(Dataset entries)

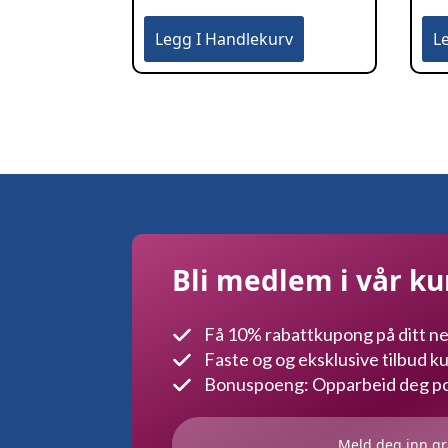
Legg I Handlekurv
L
Bli medlem i vår k
Få 10% rabattkupong på ditt ne
Faste og og eksklusive tilbud 
Bonuspoeng: Opparbeid deg poe
Meld deg inn gr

PROMPT. Return a verbatim transcription of the data, omitting all images.

EXERCISE ANSWER.
Legg I Handlekurv
L
Bli medlem i vår k
Få 10% rabattkupong på ditt ne
Faste og og eksklusive tilbud 
Bonuspoeng: Opparbeid deg poe
Meld deg inn gr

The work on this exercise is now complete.